12. Do Your QA Expectations Match? It is recommended that a project have a QAPP or similar documentation to provide consistency between CP and CL. Your field team should make sure the QA requirements are consistent in the field and in the laboratory so no QA issues occur. The QAPP and SOP’s for the laboratory should meet the needs of the project and your DQOs. The laboratory should be certified for all parameters and methods you need under the VAP demonstrations.
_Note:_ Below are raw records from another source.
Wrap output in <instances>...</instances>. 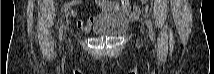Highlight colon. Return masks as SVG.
Segmentation results:
<instances>
[{
	"label": "colon",
	"instance_id": "5ec220e1",
	"mask_svg": "<svg viewBox=\"0 0 214 74\" xmlns=\"http://www.w3.org/2000/svg\"><path fill=\"white\" fill-rule=\"evenodd\" d=\"M146 2H147V0H139V3H142V4H144Z\"/></svg>",
	"mask_w": 214,
	"mask_h": 74
}]
</instances>
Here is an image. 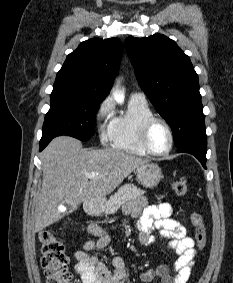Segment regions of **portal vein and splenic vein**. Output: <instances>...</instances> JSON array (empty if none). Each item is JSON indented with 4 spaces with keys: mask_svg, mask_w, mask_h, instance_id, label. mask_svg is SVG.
I'll return each instance as SVG.
<instances>
[{
    "mask_svg": "<svg viewBox=\"0 0 233 283\" xmlns=\"http://www.w3.org/2000/svg\"><path fill=\"white\" fill-rule=\"evenodd\" d=\"M86 175H87L88 178H93V177L97 176L98 173L97 172H90V173H87Z\"/></svg>",
    "mask_w": 233,
    "mask_h": 283,
    "instance_id": "18ae733b",
    "label": "portal vein and splenic vein"
}]
</instances>
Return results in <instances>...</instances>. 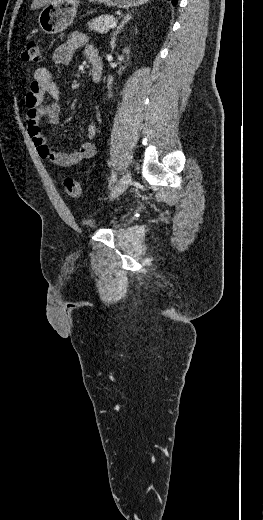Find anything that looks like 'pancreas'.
<instances>
[{
  "label": "pancreas",
  "mask_w": 263,
  "mask_h": 520,
  "mask_svg": "<svg viewBox=\"0 0 263 520\" xmlns=\"http://www.w3.org/2000/svg\"><path fill=\"white\" fill-rule=\"evenodd\" d=\"M115 21V18L112 15L105 14L99 17H96L91 22H88L89 29L94 30L99 33H106L109 31L110 23Z\"/></svg>",
  "instance_id": "obj_1"
}]
</instances>
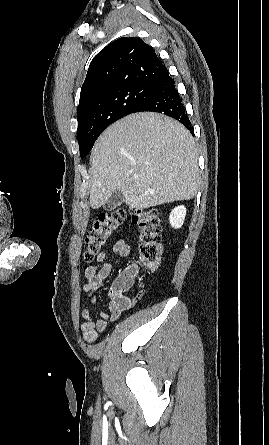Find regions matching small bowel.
I'll return each mask as SVG.
<instances>
[{
  "instance_id": "1",
  "label": "small bowel",
  "mask_w": 269,
  "mask_h": 445,
  "mask_svg": "<svg viewBox=\"0 0 269 445\" xmlns=\"http://www.w3.org/2000/svg\"><path fill=\"white\" fill-rule=\"evenodd\" d=\"M112 250L121 257H128L131 253V248L125 240H118L113 245ZM96 260L97 264L88 266L84 270V277L87 282L83 286V291L88 299V304L82 310L83 322L80 328L82 336L87 343L95 342L99 333L103 332L110 323L116 321L123 311L132 308L135 304L133 299L124 294L118 295L111 290L112 294L108 310L101 312L96 318L92 315L91 309L98 301V290L112 271V265L107 261L106 252H101ZM123 274H129L135 278L137 268L129 266L118 278ZM118 298L122 299V303L118 301Z\"/></svg>"
}]
</instances>
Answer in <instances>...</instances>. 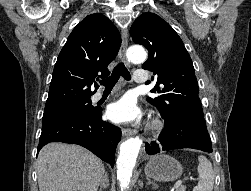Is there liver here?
<instances>
[{
	"mask_svg": "<svg viewBox=\"0 0 251 191\" xmlns=\"http://www.w3.org/2000/svg\"><path fill=\"white\" fill-rule=\"evenodd\" d=\"M104 171L99 157L74 143L52 141L37 157L40 191H97Z\"/></svg>",
	"mask_w": 251,
	"mask_h": 191,
	"instance_id": "6515ba94",
	"label": "liver"
}]
</instances>
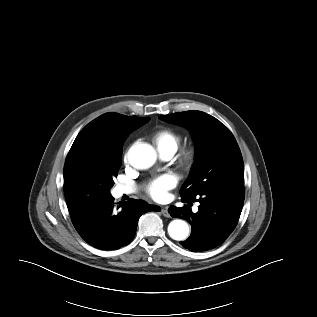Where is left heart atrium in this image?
Masks as SVG:
<instances>
[{"label": "left heart atrium", "mask_w": 317, "mask_h": 317, "mask_svg": "<svg viewBox=\"0 0 317 317\" xmlns=\"http://www.w3.org/2000/svg\"><path fill=\"white\" fill-rule=\"evenodd\" d=\"M176 179L171 174H164L151 180L146 187L147 193L157 201L166 199L168 191L175 187Z\"/></svg>", "instance_id": "1"}]
</instances>
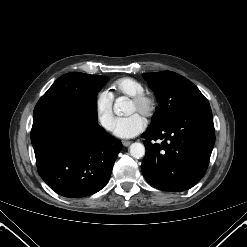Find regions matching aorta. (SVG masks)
I'll use <instances>...</instances> for the list:
<instances>
[{
    "mask_svg": "<svg viewBox=\"0 0 247 247\" xmlns=\"http://www.w3.org/2000/svg\"><path fill=\"white\" fill-rule=\"evenodd\" d=\"M127 106H128V101L125 98L120 97L116 100L114 104V112L117 115L123 114V109ZM130 155L136 159L142 158L145 155L144 145L139 142L132 143L130 146Z\"/></svg>",
    "mask_w": 247,
    "mask_h": 247,
    "instance_id": "1",
    "label": "aorta"
}]
</instances>
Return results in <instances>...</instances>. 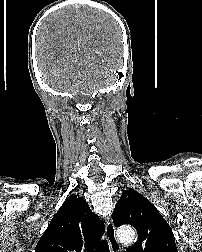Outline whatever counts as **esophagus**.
<instances>
[{
  "label": "esophagus",
  "mask_w": 202,
  "mask_h": 252,
  "mask_svg": "<svg viewBox=\"0 0 202 252\" xmlns=\"http://www.w3.org/2000/svg\"><path fill=\"white\" fill-rule=\"evenodd\" d=\"M105 234L110 245L111 252H119L120 245L116 239V230L112 221L108 218L105 225Z\"/></svg>",
  "instance_id": "1"
}]
</instances>
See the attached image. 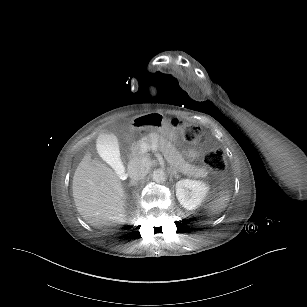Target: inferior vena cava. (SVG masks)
<instances>
[{"label":"inferior vena cava","mask_w":307,"mask_h":307,"mask_svg":"<svg viewBox=\"0 0 307 307\" xmlns=\"http://www.w3.org/2000/svg\"><path fill=\"white\" fill-rule=\"evenodd\" d=\"M127 172L132 180H140L148 174V168L139 159L133 158L128 163Z\"/></svg>","instance_id":"inferior-vena-cava-1"}]
</instances>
Make sure the affidavits document those analysis methods not certified in the affidavit.

13. Clear Expectations Laboratory – Appropriate certifications for requested analysis – Good QA for analysis – QA narrative or qualifiers contained in report – Lab should provide clear guidance on their expectations for samples – Communicate shipping needs – hours lab will receive samples and any holding time issues. Field Staff – Understand how to pack and ship all samples for all media – Use appropriate field methods for analysis – Identify issues seen in field to lab (heterogeneity, matrix; high concentrations) – Complete chain of custody correctly (note VAP samples) – Communicate delivery schedule to ensure holding times met.

14. Conclusions Ensure QA is a team approach with both CP and CL participating. Use QA documents, Chain of Custody, DQOs, and Conceptual Site Models to document the project needs and responsibilities for the entire team. Make sure everyone is on the same page to ensure success!